I don't say that of course, just sit sorta stunned and nonplussed. Okay, yes, I am. I never denied that. I know I can be shallow and self-absorbed, but it's a defense mechanism and an ironic choice. And my self-absorption has NOTHING to do with the fact that I won't join your Jesus Brigade considering I am
obviously working on something for finals and don't want to be interrupted by people who act like they know me but are just trying to win the Conversion Toaster. Seriously, who does that? Yes, it's a campus. But it is still one in a major city. Learn some boundaries, fool. Or else some crazed homeless person is gonna stab you because you didn't just keep walking and chose to listen to their sob story about the car breaking down and do you have 40 dollars or a cigarette or some crystal meth? No, well, enjoy this knife in your stomach.

SPEAKING OF...

The scene: Post-graduation, mom in town highlights.

Is it (a): Fully stopping, holding up the rest of the group walking in front of her, while she proceeds to listen intensely to said crazed homeless woman's need for a Triple A card due to the car breakage. Mom, if you can't understand what they're saying due to a faulty grasp of English or teh crazy, that
doesn't mean you should try to decipher it. My mom isn't good with the accents -- evidenced when she tried to convince us that a waiter's misunderstanding at a fantastically upscale restaurant was due to the fact that they can't speak English as opposed to the gesture being vague.

(b) Being a fucking split Nazi, once again. Granted, it is mother's day brunch, but just ORDER YOUR OWN DAMN FOOD! She does this at every meal. Rather than order what she wants and live with the consequences, she FORCES us to split things with her so that she won't deal with the failure/responsibility if she doesn't like it. I chose Hungry Cat specifically because I wanted the burger, with blue cheese. Mom. doesn't. like. blue. cheese.

At first, she opts for the "oh, i'll just scrape it off option." Then it becomes blue cheese on the side. Even though the melty goodness is the whole point. I don't get it. Order your own. That way, you can control your order like the insane control freak that you are rather than having everyone else compromise to please you. I think my favorite was when she said that we shouldn't order the shrimp (though I was asking Krystal if
she wanted some shrimp) because her stomach was upset and she's trying to save money. Okay, well, I don't understand why the rest of the table can't have shrimp because your stomach's off. (Which it is apparently ALL THE DAMN TIME). Don't talk to me about money when you spent the entire two days before my graduation buying expensive things at Nordstrom's, Fred Segal and god knows where else rather than asking what I - the graduate, remember? the reason you came to LA? -- wanted to do while my family was here. (Hint: not watch you and Mollie shop for 6 days straight).

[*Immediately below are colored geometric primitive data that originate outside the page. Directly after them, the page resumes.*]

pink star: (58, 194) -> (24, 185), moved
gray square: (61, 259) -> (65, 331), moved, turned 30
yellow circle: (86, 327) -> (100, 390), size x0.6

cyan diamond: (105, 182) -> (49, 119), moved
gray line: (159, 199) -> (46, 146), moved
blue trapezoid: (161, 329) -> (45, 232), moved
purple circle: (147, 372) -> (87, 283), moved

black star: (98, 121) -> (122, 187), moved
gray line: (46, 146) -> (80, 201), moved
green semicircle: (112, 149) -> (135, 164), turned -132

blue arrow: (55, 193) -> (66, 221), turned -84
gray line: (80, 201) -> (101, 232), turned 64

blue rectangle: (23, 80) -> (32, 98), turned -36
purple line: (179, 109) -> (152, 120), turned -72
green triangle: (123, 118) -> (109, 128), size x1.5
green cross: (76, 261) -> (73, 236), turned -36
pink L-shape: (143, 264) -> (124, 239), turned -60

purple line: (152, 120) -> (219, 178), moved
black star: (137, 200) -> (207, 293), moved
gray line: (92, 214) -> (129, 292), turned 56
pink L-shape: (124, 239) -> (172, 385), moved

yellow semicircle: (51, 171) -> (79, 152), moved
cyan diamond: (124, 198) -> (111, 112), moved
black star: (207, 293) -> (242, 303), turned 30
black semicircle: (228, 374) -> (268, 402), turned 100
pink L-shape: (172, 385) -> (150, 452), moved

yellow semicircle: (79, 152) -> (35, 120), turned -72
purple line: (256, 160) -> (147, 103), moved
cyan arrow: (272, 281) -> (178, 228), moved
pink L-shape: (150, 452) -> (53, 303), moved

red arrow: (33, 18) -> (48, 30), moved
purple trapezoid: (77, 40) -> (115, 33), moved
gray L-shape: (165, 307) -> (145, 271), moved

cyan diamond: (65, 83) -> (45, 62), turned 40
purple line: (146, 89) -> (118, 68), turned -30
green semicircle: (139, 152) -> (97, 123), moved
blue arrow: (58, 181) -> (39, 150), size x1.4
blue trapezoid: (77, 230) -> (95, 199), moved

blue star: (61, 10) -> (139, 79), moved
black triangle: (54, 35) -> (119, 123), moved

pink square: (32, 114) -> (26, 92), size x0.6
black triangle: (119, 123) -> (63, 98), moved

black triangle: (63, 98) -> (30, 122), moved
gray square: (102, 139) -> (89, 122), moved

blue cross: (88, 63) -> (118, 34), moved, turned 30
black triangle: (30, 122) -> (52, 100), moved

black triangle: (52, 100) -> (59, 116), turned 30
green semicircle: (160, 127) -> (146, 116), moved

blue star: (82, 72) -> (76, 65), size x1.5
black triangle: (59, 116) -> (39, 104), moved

Needless to say, she ate the shrimp and proclaimed it a good choice.

(c) The reason for all this anger? Hmm, while at her friends in Sherman Oaks, she debates whether their mutual friend loves her daughter or son more. Mom says that the son is going through a tough time or something so it's "easier to love" the daughter. I make some comment, not too snarky. Without prompting, this causes the conversation to turn to me - namely, mom telling me
to my face that "Mollie (my sister) is easy to love. You're not easy to love." And somehow, when I get pissed off and sulky at this, she has the audacity to act as though she did nothing wrong and I'm crazy to be offended all how dare you! not take this insult with a smile.

No, Mom, it's great. That's just the perfect thing to say to someone who believes that they don't deserve love, will never find love and are going to die alone. Thanks a lot, love you too.